(208a) DNA Sequencing by Hybridization with Errors Via Integer Programming | AIChE

(208a) DNA Sequencing by Hybridization with Errors Via Integer Programming

Authors 

Chang, Y. - Presenter, Carnegie Mellon University


DNA sequencing by hybridization (SBH) is a sequencing method that uses DNA chips to reconstruct a DNA sequence from fragmental subsequences. SBH has found many applications in custom re-sequencing and mutation detection, such as identification of SNPs, and remains an important experimental method. If the experimental data is free of error, the problem of reconstructing original DNA sequence reduces to the Eulerian path problem, for which linear-time algorithms are known. However, the same problem is NP-hard thus computationally challenging when there exist errors in the measurements.
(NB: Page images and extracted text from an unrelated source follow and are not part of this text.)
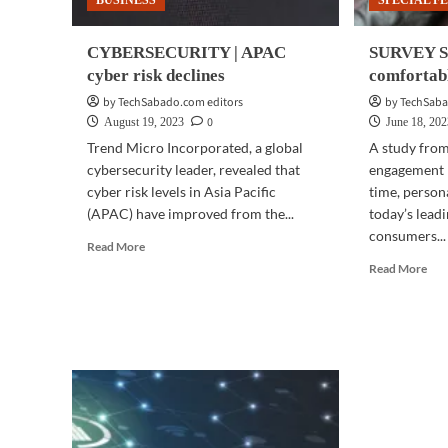
BUSINESS
SPECIAL F
CYBERSECURITY | APAC
SURVEY SA
cyber risk declines
comfortabl
by TechSabado.com editors
by TechSaba
0
August 19, 2023
June 18, 20
Trend Micro Incorporated, a global
A study from
cybersecurity leader, revealed that
engagement p
cyber risk levels in Asia Pacific
time, person
(APAC) have improved from the...
today’s leadi
consumers...
Read
Read More
more
Rea
Read More
about
mor
CYBERSECURITY
abo
|
SU
APAC
SAY
cyber
|
risk
Fili
declines
are
com
wit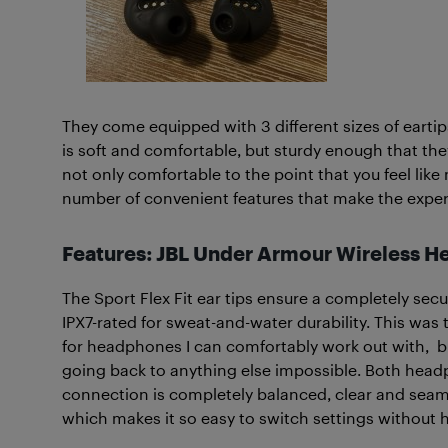
They come equipped with 3 different sizes of eartips
is soft and comfortable, but sturdy enough that th
not only comfortable to the point that you feel like
number of convenient features that make the exper
Features: JBL Under Armour Wireless 
The Sport Flex Fit ear tips ensure a completely secu
IPX7-rated for sweat-and-water durability.
This was t
for headphones I can comfortably work out with, b
going back to anything else impossible. Both headp
connection is completely balanced, clear and seam
which makes it so easy to switch settings without h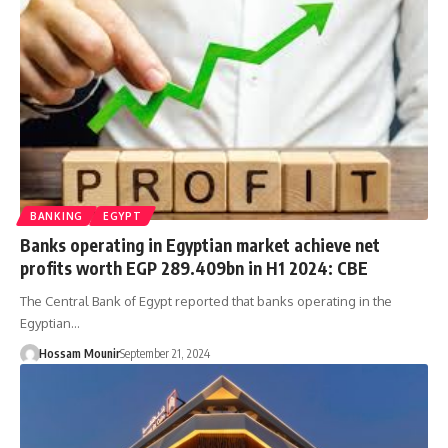
BANKING
EGYPT
Banks operating in Egyptian market achieve net
profits worth EGP 289.409bn in H1 2024: CBE
The Central Bank of Egypt reported that banks operating in the
Egyptian…
Hossam Mounir
September 21, 2024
Problems of DNA SBH with errors have been studied by many researchers, but no systematic works provide global optima, location of all alternative solutions, or analysis of the correctness of solutions. In particular, to guide correct selection and further experimental design, alternative solutions play a very important role in most experimental settings.
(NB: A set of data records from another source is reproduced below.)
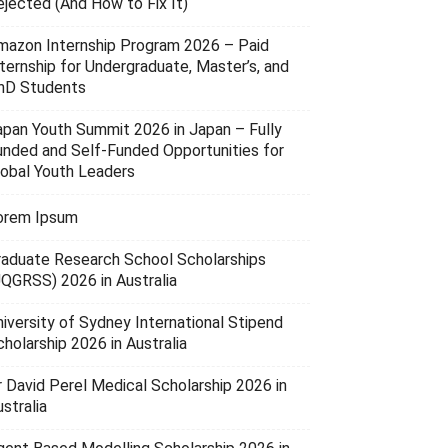
ejected (And How to Fix It)
mazon Internship Program 2026 – Paid
nternship for Undergraduate, Master’s, and
hD Students
apan Youth Summit 2026 in Japan – Fully
unded and Self-Funded Opportunities for
lobal Youth Leaders
orem Ipsum
raduate Research School Scholarships
UQGRSS) 2026 in Australia
niversity of Sydney International Stipend
holarship 2026 in Australia
r David Perel Medical Scholarship 2026 in
stralia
In this work, the DNA SBH problem is formulated as a mixed-integer linear program with an exponential number of constraints. A row generation solution algorithm is developed to solve this model. The proposed approach solved large SBH problems to global optimality efficiently and was able to locate all the alternative optimal solutions. These alternative solutions showed a wide range of quality in their correctness of reproducing the original sequence. This implies that obtaining a single solution could mislead the experimenter, thus justifying the development of algorithms for finding all alternative optimal solutions.